Losing a spouse is also losing the self--the self I was with him. These days, I'm feeling my self-loss particularly acutely. I was and am a somewhat solitary person by nature (so was he, yet somehow mutual solitude suited us); that is, I like to be among friends, but find it very difficult to reach out to them. And my hideous new status has made this even harder. As dearly as I love them, it's hard to be around my "family" friends, because I am filled with intense sadness for what my daughter and I have lost. This weekend, we had a lovely beach outing with two other families. Watching my friend's children with their father, seeing him locate and hold sea creatures for them to touch and look at, was so tangible a reminder of what we've lost. My husband would have loved this outing--he was a great one for grubbing around in seaweed on the shore, and was fascinated by the inner and outer workings of God's tiny creatures. He would have been such a great Papa in that exploratory regard, and so good at teaching our little girl not to be squeamish and girly (as I am). Once, after our cat killed a vole, my husband spent nearly an hour examining it, looking for signs of trauma, manipulating its odd, hand-like feet, before burying it with sweet ceremony in our back yard.
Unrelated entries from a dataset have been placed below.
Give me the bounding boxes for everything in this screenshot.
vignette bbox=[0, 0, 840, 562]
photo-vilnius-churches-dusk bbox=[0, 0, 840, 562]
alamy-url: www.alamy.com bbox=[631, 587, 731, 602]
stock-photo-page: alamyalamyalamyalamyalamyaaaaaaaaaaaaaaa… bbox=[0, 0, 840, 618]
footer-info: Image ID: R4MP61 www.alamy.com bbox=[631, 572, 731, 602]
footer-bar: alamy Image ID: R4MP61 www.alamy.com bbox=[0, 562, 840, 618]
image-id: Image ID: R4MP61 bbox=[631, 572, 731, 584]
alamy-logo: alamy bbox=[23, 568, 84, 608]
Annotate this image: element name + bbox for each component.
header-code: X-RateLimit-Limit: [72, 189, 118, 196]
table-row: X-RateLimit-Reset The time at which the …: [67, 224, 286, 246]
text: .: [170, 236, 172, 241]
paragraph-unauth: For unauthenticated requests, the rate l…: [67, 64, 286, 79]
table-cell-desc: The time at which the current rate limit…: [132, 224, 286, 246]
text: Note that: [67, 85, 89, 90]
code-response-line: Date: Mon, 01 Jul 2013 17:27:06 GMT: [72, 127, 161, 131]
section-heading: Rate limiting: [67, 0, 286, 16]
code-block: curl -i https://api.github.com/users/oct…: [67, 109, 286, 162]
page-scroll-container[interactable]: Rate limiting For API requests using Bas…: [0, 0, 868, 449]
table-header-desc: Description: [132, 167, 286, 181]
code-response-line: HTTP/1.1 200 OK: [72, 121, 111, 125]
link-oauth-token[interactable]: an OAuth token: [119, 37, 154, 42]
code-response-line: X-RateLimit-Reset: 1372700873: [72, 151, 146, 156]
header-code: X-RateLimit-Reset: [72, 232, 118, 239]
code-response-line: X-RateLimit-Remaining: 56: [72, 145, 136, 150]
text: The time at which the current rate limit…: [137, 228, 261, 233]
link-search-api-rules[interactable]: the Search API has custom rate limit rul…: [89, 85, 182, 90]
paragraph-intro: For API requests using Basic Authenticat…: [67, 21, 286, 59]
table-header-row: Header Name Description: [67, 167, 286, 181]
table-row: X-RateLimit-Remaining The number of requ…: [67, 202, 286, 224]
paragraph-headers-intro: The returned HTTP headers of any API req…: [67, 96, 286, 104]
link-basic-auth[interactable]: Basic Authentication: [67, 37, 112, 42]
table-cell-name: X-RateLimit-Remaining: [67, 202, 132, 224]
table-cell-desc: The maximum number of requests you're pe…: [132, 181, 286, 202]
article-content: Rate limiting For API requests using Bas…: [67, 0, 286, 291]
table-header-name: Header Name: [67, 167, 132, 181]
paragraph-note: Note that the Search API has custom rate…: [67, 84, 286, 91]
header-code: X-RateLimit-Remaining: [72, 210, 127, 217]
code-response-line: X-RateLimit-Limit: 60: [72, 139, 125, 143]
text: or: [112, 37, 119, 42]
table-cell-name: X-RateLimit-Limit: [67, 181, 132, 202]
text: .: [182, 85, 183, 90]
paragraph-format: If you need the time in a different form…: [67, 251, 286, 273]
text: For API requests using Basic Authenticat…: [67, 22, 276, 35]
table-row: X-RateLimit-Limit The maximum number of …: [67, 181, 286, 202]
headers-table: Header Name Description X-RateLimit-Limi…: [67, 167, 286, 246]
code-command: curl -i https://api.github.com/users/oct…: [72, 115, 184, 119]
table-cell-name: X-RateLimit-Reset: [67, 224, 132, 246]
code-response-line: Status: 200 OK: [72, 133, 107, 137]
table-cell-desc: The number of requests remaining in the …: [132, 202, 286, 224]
I've learned not to go out for dinner on Saturdays; that's family night in our world, and seeing all those "normal" families, intact families, is just too awful. (And as always, I'm not trying to denigrate the variety of families there are out there, many of which are not the heterosexual couple type whose loss I am specifically mourning.)
Even my "couple" friends are hard to take; it's difficult to spend a lovely evening, knowing that at the end of it, I will go home alone, with no one there to pour over the details of the conversation, or count the glasses of wine I had, or rhapsodize over the exquisite culinary gifts of our hosts.
Lately I find it easier to spend time with my "single" friends (some of whom are not single, but whom I tend to encounter by themselves). They are all childless, though, and I can't, by conscience or by finance, come up with the kind of endlessly available child-free time it takes to be "single" and solely in charge of my time. My daughter needs picking up from school, dinner at a certain time, bed at a certain time, and a lot of time with her Mama.
When I was married, I was loved; being loved, I felt loveable. I don't feel that way now. I feel crabby, worn out, reticent, and old. I long for the sweet daily companionship, but can't imagine anything more time-sucking and exhausting than some "new" relationship. And I can't imagine having the energy to make myself presentable in the way that a new relationship would require. I want that same old sloppy sweatpants love, the kind that already knew what was wrong with me, and had decided to stick around anyway. To me, that kind of acceptance is pretty much as romantic as it gets. It takes a long time and a lot of work to achieve, and its loss is enormous.